Amid the sunny picture of a flourishing city presented in the Battelle report, there is acknowledgement, on page 40, that ” as the recent civil unrest has demonstrated, Baltimore City still has a concentration of urban poverty.”
Along with the “Creative Class jobs demanded by the new migrants to the city” the report promises jobs for “existing city residents” that “have the potential to help address these socio-economic disparities.”
Doing what?
The report points to Sagamore’s estimate that about 17% of the jobs created at Port Covington by Under Armour and its tenants will be in the retail, hotel and entertainment sectors, “where substantial entry-level job opportunities exist.”
Also attracting attention in the report is its description of another trend the Port Covington developers hope to exploit – “the rise of Super-Commuters.”
The authors describe this demographic as a person who “works in the central county of a given metropolitan area, but lives beyond the boundaries of that metropolitan area, commuting long distance by air, rail, car, bus, or a combination of modes.”
“Port Covington, with its location on I-95 and potential access to light rail can represent a prime residential location for super-commuters,” the authors observed.
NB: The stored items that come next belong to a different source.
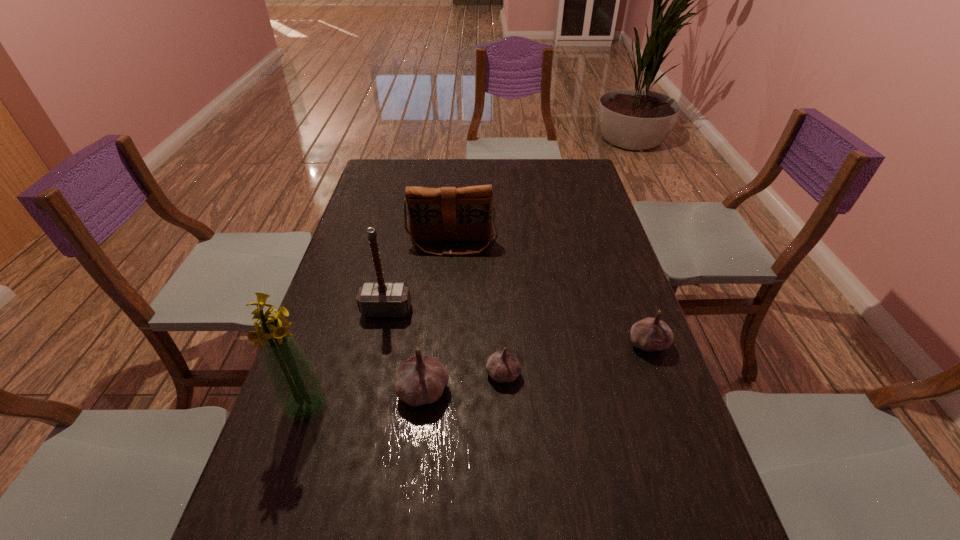 The height and width of the screenshot is (540, 960). Identify the location of object that is at the right edge. (650, 334).

The image size is (960, 540). In order to click on free space at the far edge of the desktop in this screenshot , I will do `click(523, 163)`.

In the image, there is a desktop. Where is `free space at the near edge`? free space at the near edge is located at coordinates (615, 521).

You are a GUI agent. You are given a task and a screenshot of the screen. Output one action in this format:
    pyautogui.click(x=<x>, y=<y>)
    Task: Click on the vacant space at the left edge of the desktop
    This screenshot has width=960, height=540.
    Given the screenshot: What is the action you would take?
    pyautogui.click(x=357, y=219)

In the image, there is a desktop. Where is `vacant space at the right edge`? vacant space at the right edge is located at coordinates (564, 233).

Locate an element on the screen. This screenshot has width=960, height=540. vacant area at the far left corner is located at coordinates (365, 188).

Image resolution: width=960 pixels, height=540 pixels. In the image, there is a desktop. Find the location of `free space at the near left corner`. free space at the near left corner is located at coordinates (296, 494).

Locate an element on the screen. The width and height of the screenshot is (960, 540). free space between the second farthest object and the fourth tallest object is located at coordinates (405, 350).

Identify the location of free space between the fourth nearest object and the shortest garlic. (576, 359).

Identify the location of empty space between the shoulder bag and the second farthest object. (420, 277). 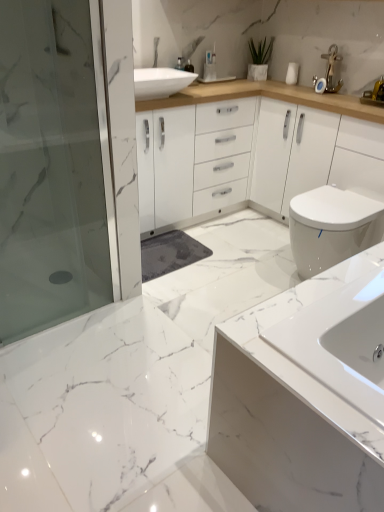 Find the location of a particular element. This screenshot has height=512, width=384. free space to the left of transparent glass shower door at left is located at coordinates (35, 312). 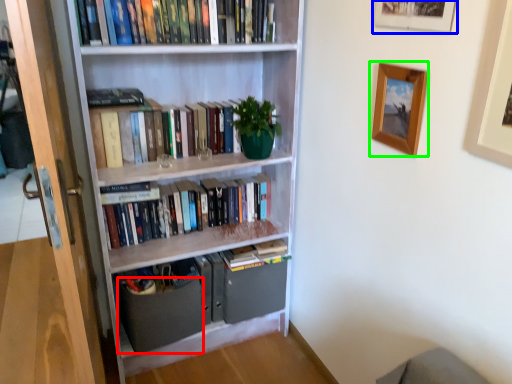 Question: Which object is the farthest from drawer (highlighted by a red box)? Choose among these: picture frame (highlighted by a blue box) or picture frame (highlighted by a green box).

Choices:
 (A) picture frame
 (B) picture frame

Answer: (A) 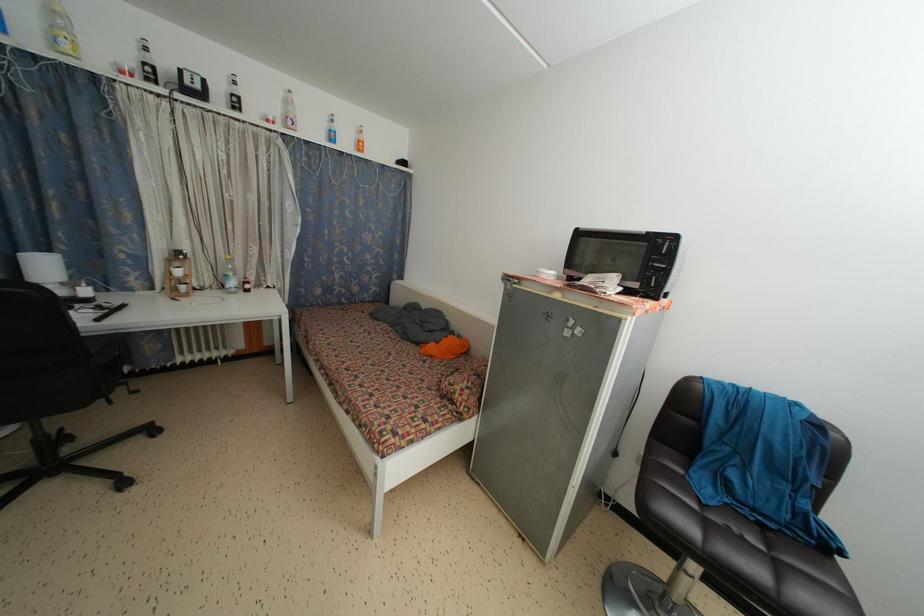 This screenshot has width=924, height=616. What do you see at coordinates (659, 265) in the screenshot? I see `the microwave door handle` at bounding box center [659, 265]. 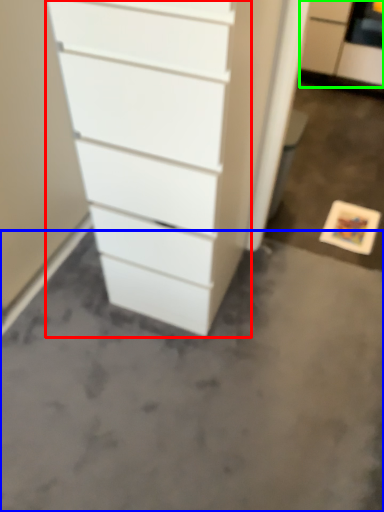 Question: Based on their relative distances, which object is nearer to chest of drawers (highlighted by a red box)? Choose from concrete (highlighted by a blue box) and filing cabinet (highlighted by a green box).

Choices:
 (A) concrete
 (B) filing cabinet

Answer: (A) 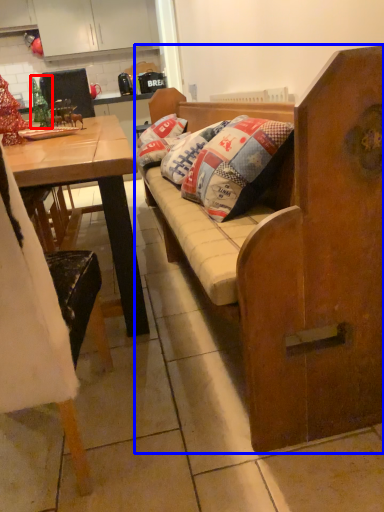 Question: Which object appears farthest to the camera in this image, christmas decoration (highlighted by a red box) or studio couch (highlighted by a blue box)?

Choices:
 (A) christmas decoration
 (B) studio couch

Answer: (A) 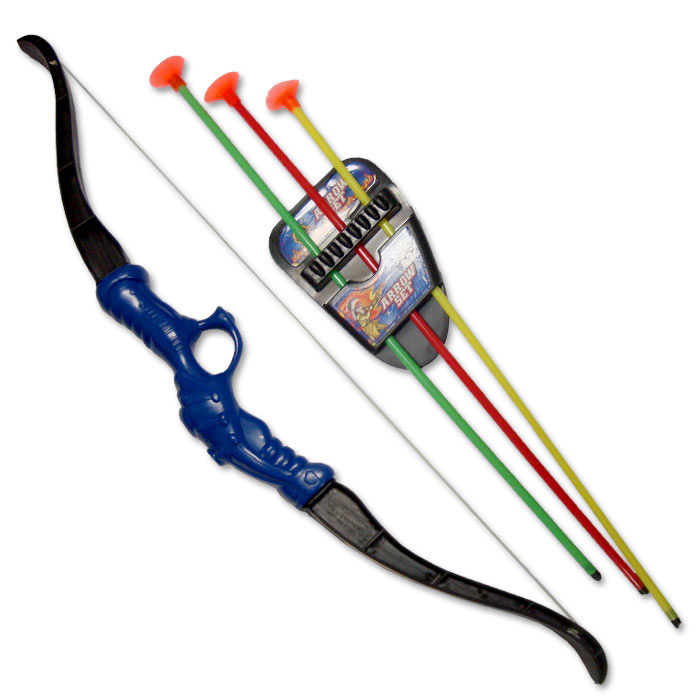 In order to click on toy in this screenshot , I will do `click(377, 435)`.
The prospect of a development peopled with not just “live-work-play” denizens but mega-commuters drew comment online over the weekend in some quarters.
“Yes, we all know that Baltimore is being marketed as a bedroom community for DC and Philadelphia and we should consider the trend in reverse too,” a writer on the Baltimore Redevelopment Action Coalition for Empowerment Facebook page observed.
“However, what of the impact on current residents and their housing needs?”